Section A: Unit Cubes and Volume

In this section, students learn to call the amount of space an object takes up volume. Volume is measured in unit cubes. For example, this prism has a volume of 120 unit cubes.

To find the volume of any prism, students can count the number of unit cubes in one layer and multiply that number by the number of layers. In this example, students might describe this prism as having 5 layers of 24 unit cubes.
They can find the number of cubes by multiplying 5 and 24. So \(5 \times 24 = 120\).

Section B: Expressions for Finding Volume

In this section, students find the volume of a rectangular prism by multiplying the side lengths or by multiplying the area of the base by the height.

For example, they can multiply the length by the width by the height, or \(3 \times 5 \times 6\), or they can find the base (bottom) area by multiplying \(3 \times 5\) to get 15 and then multiply 15 by 6. The volume of this rectangular prism is 90 cubic units.

Section C: Volume of Solid Figures

In this section, students learn that some figures are made from two rectangular prisms. They break apart these figures and find the volume of each prism. Then they add the volumes of the two prisms to find the total volume of the figure.

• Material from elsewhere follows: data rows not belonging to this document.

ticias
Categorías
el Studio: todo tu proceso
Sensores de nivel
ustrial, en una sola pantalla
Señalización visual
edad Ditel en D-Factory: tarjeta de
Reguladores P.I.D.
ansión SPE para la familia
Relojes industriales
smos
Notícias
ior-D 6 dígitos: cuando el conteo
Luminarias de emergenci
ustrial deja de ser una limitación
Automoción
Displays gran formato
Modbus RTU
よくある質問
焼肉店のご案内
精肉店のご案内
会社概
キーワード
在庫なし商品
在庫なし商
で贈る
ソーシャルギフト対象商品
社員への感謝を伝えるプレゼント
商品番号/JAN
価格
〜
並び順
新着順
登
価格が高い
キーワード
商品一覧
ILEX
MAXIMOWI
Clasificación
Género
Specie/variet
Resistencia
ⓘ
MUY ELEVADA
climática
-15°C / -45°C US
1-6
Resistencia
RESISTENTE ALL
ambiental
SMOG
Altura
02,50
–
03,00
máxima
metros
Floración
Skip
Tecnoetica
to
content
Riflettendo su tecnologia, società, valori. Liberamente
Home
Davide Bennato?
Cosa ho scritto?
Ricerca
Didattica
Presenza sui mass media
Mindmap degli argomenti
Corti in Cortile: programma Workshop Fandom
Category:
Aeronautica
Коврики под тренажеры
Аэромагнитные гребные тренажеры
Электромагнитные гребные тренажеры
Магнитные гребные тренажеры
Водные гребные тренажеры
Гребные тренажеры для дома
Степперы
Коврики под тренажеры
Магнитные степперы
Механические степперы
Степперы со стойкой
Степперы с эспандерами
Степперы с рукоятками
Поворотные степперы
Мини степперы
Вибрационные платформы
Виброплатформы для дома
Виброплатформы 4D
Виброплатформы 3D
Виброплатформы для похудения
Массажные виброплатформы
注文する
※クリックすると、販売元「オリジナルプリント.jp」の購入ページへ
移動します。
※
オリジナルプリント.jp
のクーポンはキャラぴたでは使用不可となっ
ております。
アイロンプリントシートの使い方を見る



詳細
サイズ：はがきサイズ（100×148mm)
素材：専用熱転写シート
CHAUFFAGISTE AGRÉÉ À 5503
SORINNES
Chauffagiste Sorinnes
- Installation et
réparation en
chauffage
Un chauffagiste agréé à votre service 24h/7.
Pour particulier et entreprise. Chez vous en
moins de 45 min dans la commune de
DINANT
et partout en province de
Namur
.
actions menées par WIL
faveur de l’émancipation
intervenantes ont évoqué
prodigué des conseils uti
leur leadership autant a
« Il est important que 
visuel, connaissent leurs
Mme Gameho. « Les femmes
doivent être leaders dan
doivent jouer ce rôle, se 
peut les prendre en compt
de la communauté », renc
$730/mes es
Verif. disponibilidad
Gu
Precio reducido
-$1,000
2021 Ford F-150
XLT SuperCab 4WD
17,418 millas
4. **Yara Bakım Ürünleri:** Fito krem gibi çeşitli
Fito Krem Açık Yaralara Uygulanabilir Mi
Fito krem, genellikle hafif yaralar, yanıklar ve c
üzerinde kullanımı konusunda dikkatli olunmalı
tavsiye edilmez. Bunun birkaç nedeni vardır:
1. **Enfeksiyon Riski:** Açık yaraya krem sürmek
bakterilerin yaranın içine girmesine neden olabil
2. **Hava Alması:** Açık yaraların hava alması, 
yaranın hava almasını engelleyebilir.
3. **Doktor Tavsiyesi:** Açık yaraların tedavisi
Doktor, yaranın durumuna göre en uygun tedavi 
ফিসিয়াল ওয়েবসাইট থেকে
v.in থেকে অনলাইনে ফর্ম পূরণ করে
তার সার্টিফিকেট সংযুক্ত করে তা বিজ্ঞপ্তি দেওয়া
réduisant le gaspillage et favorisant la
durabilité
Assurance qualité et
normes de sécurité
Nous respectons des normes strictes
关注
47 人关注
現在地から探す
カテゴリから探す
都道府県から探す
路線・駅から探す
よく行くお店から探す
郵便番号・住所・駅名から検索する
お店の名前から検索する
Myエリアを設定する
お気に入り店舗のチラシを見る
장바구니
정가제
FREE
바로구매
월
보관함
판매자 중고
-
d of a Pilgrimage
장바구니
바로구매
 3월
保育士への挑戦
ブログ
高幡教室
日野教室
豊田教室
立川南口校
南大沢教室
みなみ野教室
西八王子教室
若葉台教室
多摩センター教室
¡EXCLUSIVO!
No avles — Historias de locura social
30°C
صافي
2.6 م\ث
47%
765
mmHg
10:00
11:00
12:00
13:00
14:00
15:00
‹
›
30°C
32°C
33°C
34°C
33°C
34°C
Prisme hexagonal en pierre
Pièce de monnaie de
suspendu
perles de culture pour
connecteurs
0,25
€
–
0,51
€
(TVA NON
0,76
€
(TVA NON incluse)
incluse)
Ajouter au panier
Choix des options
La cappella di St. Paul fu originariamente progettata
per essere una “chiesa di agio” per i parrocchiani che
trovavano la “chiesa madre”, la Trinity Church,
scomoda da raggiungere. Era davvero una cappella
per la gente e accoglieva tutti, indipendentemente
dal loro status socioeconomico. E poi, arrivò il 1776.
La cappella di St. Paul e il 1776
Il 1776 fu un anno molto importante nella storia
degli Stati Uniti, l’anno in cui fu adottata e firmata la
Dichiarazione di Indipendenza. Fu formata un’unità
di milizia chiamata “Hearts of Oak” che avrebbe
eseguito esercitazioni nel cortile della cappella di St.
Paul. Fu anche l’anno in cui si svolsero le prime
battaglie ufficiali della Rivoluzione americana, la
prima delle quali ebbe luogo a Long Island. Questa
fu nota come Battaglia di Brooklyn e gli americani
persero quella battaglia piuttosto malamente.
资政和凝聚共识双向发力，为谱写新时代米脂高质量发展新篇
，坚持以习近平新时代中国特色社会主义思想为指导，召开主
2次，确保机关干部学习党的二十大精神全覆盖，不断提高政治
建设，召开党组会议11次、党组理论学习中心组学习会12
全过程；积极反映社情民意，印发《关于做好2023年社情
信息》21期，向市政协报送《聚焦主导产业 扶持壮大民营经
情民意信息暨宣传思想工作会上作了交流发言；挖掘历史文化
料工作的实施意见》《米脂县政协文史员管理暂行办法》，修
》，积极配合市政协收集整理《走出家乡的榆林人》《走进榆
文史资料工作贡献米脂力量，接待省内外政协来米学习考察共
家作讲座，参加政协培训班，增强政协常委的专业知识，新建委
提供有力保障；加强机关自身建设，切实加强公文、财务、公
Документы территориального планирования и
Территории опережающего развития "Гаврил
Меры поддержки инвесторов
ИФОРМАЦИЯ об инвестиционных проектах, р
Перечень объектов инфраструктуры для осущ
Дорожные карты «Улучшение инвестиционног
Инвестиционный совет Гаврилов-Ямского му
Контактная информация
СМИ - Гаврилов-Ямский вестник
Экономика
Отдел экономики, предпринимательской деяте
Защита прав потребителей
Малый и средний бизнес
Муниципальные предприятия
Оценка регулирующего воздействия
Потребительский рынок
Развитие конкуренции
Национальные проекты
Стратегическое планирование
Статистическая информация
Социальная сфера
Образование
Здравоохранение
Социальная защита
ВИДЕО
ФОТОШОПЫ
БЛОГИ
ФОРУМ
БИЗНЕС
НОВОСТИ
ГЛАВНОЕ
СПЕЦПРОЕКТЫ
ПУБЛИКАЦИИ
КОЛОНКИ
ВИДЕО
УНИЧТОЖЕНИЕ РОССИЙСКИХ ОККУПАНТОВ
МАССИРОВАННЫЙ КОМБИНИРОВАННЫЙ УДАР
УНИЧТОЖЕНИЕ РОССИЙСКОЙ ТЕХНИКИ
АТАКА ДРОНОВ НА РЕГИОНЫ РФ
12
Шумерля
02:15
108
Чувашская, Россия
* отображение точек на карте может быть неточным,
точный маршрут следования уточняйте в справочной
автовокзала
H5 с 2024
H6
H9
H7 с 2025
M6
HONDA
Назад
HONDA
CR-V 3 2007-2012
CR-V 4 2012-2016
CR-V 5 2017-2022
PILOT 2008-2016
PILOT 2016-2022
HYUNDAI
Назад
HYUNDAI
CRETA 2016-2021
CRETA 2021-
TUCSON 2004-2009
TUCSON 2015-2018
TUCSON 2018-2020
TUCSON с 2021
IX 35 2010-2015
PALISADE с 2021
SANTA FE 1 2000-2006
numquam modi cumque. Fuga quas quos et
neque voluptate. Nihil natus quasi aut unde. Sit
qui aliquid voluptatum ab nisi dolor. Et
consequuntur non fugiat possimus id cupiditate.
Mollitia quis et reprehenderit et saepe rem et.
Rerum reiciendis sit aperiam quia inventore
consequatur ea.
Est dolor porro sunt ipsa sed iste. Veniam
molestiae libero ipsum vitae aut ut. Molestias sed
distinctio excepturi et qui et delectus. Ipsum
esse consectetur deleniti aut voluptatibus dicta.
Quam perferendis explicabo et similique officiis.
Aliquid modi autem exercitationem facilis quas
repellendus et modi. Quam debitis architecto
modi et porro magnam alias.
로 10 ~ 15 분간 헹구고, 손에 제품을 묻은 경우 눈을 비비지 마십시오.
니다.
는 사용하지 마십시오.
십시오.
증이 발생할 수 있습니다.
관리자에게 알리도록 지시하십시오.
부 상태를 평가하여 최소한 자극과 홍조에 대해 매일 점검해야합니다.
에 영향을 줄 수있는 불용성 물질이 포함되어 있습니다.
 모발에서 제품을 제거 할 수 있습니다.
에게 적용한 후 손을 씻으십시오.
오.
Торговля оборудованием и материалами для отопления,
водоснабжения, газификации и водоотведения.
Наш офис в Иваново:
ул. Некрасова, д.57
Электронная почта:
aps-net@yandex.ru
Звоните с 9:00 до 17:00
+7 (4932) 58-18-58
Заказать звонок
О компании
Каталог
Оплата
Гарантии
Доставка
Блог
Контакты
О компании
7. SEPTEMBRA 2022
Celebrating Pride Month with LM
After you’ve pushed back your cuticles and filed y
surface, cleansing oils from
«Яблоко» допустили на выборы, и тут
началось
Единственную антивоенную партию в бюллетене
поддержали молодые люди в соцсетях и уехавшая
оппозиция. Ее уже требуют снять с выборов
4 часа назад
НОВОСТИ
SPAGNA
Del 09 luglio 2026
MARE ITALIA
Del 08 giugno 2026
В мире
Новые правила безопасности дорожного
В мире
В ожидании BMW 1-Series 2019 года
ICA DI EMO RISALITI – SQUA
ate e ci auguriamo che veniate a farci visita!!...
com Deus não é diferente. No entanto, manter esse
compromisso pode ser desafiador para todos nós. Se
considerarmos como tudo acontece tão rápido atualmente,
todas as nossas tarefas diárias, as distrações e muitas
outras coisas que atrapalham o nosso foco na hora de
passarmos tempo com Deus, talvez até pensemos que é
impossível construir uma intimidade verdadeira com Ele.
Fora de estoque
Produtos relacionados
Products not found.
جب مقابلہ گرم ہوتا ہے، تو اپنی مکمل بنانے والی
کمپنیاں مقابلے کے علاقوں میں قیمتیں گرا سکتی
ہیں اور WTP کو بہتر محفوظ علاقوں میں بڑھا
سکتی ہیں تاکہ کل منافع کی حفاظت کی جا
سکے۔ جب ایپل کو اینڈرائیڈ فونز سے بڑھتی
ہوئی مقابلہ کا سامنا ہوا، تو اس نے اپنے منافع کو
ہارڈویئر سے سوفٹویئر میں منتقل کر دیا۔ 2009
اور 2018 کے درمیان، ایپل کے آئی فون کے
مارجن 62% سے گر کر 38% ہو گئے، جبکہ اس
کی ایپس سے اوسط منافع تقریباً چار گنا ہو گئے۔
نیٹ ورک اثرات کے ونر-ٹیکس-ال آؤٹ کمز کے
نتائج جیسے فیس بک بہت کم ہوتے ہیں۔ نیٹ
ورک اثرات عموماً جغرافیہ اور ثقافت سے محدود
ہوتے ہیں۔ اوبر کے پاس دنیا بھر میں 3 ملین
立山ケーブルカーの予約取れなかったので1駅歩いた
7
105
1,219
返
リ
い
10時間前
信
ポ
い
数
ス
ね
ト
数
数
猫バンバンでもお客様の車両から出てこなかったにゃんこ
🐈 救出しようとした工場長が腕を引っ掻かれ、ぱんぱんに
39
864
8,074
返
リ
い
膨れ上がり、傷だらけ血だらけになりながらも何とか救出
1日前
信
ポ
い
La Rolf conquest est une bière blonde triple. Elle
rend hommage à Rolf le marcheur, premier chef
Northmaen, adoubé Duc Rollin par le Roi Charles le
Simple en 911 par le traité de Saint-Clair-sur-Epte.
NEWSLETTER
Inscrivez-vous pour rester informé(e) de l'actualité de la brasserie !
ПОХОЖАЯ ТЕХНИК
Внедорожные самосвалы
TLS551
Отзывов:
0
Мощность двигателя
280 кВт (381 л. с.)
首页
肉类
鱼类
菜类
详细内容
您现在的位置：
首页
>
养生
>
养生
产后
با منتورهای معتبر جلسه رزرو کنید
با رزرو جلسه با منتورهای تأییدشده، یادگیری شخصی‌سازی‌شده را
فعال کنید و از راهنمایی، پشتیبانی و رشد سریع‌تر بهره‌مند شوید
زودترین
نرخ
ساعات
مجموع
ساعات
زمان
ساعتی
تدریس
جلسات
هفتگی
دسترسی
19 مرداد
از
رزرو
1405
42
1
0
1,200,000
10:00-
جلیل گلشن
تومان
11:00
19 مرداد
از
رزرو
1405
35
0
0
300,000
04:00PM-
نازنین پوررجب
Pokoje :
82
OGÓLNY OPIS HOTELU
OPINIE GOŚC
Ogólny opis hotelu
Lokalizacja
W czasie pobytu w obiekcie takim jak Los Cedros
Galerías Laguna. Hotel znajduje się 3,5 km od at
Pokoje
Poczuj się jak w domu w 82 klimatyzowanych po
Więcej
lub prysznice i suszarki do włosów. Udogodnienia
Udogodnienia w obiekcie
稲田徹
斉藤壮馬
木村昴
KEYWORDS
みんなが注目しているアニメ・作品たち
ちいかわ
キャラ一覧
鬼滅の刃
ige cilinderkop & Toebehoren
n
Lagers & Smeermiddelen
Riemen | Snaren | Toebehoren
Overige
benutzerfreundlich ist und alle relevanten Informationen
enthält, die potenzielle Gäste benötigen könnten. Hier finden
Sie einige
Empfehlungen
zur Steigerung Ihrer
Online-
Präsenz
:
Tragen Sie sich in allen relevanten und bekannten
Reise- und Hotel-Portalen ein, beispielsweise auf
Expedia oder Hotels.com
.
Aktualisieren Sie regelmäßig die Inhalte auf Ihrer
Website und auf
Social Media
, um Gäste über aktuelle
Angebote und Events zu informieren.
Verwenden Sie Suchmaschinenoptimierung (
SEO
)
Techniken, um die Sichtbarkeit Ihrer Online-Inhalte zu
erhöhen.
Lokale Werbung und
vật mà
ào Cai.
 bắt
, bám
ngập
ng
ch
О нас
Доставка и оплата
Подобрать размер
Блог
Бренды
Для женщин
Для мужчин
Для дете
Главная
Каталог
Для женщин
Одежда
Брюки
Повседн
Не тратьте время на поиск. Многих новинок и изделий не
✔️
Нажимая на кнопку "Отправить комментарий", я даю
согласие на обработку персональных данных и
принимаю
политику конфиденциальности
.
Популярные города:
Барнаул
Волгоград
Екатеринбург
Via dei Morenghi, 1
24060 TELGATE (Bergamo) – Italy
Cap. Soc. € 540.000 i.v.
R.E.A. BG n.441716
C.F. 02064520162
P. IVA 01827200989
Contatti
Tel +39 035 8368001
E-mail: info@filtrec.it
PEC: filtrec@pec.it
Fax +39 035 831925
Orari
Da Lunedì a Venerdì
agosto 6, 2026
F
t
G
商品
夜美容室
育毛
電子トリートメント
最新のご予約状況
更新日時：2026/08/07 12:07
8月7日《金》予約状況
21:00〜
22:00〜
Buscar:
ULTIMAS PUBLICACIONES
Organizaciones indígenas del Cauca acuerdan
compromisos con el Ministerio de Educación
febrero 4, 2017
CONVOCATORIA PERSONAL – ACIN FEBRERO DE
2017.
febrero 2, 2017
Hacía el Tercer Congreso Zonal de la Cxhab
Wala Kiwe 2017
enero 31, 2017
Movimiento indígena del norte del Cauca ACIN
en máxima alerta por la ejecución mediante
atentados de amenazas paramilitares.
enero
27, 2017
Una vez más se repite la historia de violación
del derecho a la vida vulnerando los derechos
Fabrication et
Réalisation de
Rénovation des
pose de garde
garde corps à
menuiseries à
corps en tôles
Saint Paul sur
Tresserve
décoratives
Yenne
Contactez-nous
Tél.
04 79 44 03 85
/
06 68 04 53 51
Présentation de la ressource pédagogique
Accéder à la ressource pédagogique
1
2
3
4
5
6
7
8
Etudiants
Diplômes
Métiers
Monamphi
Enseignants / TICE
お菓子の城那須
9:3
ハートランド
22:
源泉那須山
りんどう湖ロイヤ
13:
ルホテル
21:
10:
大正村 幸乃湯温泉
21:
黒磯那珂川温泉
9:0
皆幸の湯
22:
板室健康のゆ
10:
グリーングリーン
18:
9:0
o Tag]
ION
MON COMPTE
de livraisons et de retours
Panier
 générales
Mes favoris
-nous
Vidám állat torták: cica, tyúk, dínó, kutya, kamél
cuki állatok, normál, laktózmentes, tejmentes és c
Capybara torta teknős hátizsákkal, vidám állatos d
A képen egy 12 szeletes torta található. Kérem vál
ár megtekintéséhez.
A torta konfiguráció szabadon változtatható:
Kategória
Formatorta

Figure composed of two attached prisms. First prism: 3 cubes by 5 cubes by 5 cubes. Second prism: 2 cubes by 2 cubes by 5 cubes.

Depending on how they break it apart, students can find the volume in different ways. They could multiply in these ways to find the volume of the figure:

\((3 \times 3 \times 5) + (5 \times 2 \times 5)\)
\((3 \times 5 \times 5) + (2 \times 2 \times 5)\)

Try it at home!

Near the end of the unit, ask your fifth grader to find the volume of each figure.

Questions that may be helpful as they work:

• How are the 2 problems alike? How are they different?
• Can you explain or show me how you found the volume?
• How did you know you needed that number or piece of information?

Solution:

• 40 cubic units
• 160 cubic units

Sample response:

• Both figures have a length of 4 units. Both figures have one dimension that is 5 units. The first figure is made up of unit cubes, which means I need to count to help me find the volume. In the second figure, the dimensions are given to us.
• For the first figure, I counted that there are 8 cubes in each layer and that there are 5 layers. I multiplied 8 by 5 to get a volume of 40 cubic units. In the second figure, I multiplied 4 by 5 to get 20 square units, which is the area of the base. Then I multiplied 20 by the height of 8 units to get the volume of 160 cubic units.
• In figures for which the dimensions are not shown, I know that I need to count to find the length, the width, and the height to help me find the volume. I also know that I can find volume by multiplying the area of the base by the height. I can find the area of the base by multiplying the length and the width of a figure.